No me canso de repetirle a mis alumnos que, cuando escribimos una reacción química, entre reactivos y productos no se pone un igual. Se pone una flecha.
En la escritura científica, los símbolos no son adornos. Tienen un significado, denotan algo. Por eso, insisto, no es lo mismo poner un signo igual que una flecha. Si escribimos un igual:
Na + Cl = NaCl
estamos afirmando que todo lo que hay a la izquierda del igual es lo mismo que a la derecha. Y no es lo mismo el sodio y el cloro que el cloruro de sodio (la sal común, esa que echamos a la comida).
Pero si ponemos una flecha:
Na + Cl ➡ NaCl
estamos diciendo que, si hacemos reaccionar el sodio con el cloro, se obtiene cloruro de sodio. Eso es una reacción química: la transformación de unas sustancias en otras, de tal manera que lo que obtenemos no es lo mismo que aquello de lo que partimos, aunque sí esté constituido por aquellas sustancias iniciales.
Le digo esto a mis alumnos (y soy muy cansina con ello, la verdad) porque es importante que entiendan que, en ciencias, hay una “escritura concreta”. Todos los signos, símbolos… se escriben para decir o indicar algo. Y es que las matemáticas son un idioma: son el lenguaje de la ciencia. Y comprenderlo es acercarnos un poquito más a la naturaleza y su misterio, su fantasía, al asombro con el que, cuanto más la conoces, más te sorprende.

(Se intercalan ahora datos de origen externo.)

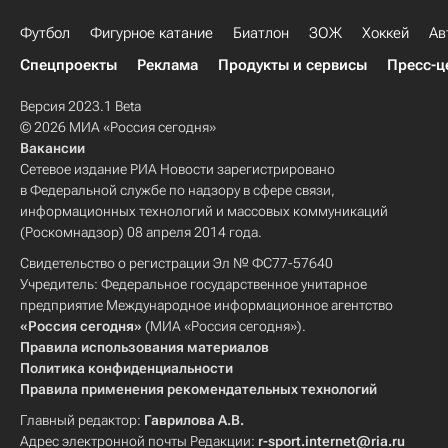
Футбол
Фигурное катание
Биатлон
ЗОЖ
Хоккей
Ав
Спецпроекты
Реклама
Продукты и сервисы
Пресс-ц
Версия 2023.1 Beta
© 2026 МИА «Россия сегодня»
Вакансии
Сетевое издание РИА Новости зарегистрировано
в Федеральной службе по надзору в сфере связи,
информационных технологий и массовых коммуникаций
(Роскомнадзор) 08 апреля 2014 года.
Свидетельство о регистрации Эл № ФС77-57640
Учредитель: Федеральное государственное унитарное
предприятие Международное информационное агентство
«Россия сегодня»
(МИА «Россия сегодня»).
Правила использования материалов
Политика конфиденциальности
Правила применения рекомендательных технологий
Главный редактор:
Гаврилова А.В.
Адрес электронной почты Редакции:
r-sport.internet@ria.ru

Ocurre igual con la lectura de la Biblia. Muchos de mis alumnos dicen no creer porque han descubierto que lo que cuenta la Biblia no es verdad. Cuando se agarran a ciertos textos para justificar su increencia lo hacen como si, de repente, hubiesen descubierto una mentirijilla, o dónde está el truco detrás de una demostración de magia. Lo puedo entender, sobre todo porque este “descubrimiento” lo hacen en el paso a la adolescencia, a ese momento (bendito momento) en el que empiezan a hacerse preguntas y a descubrir que el mundo está formado por piezas que deben aprender a encajar. Y, claro, la religión es una pieza tan extraña…
Cuando ocurre este paso tan fascinante, ellos descubren que lo que les habían contado no tiene “mucha lógica”: ¿que Dios creó el mundo en siete días? ¿Que Adán y Eva tuvieron tres hijos? ¿Y de dónde salió el resto del mundo? ¿Que hubo un arca donde metieron a todos los animales mientras duró un diluvio? ¿Que Dios le pidió a Abraham que matara a su propio hijo? ¿Que hubo un señor llamado Sansón que cayó todo un templo empujando las columnas? Y suma y sigue.
A veces nos ha pasado que hemos estado tan ocupados en contar las cosas que creo que se nos ha olvidado explicarles cómo se cuentan. O cómo se han contado. Comprender el lenguaje, la forma en que las personas han ido narrando la presencia de Dios en la Historia, es importante para que la verdad no sea algo que aceptar sin más. Lo que contamos no lo contamos sin más. Hay algo que queremos transmitir tras ello. Algo parecido a lo que contaba yo al principio con lo de la flecha en la escritura de una reacción química: entender por qué se escribe ese símbolo y no otro ayuda a que dichos símbolos adquieran un significado que dota de sentido a todo lo demás. Quizás nos faltó un poquito explicar el significado que hay detrás de esas palabras que narran los acontecimientos tan fascinantes que la Biblia nos relata. Esa presencia de Dios en cada letra, cada palabra… Su misterio, su voluntad, su intención, su mensaje y su verdad detrás de cada historia, de cada momento a lo largo de la Historia, una Historia vivida por hombres y mujeres, y narrada por ellos.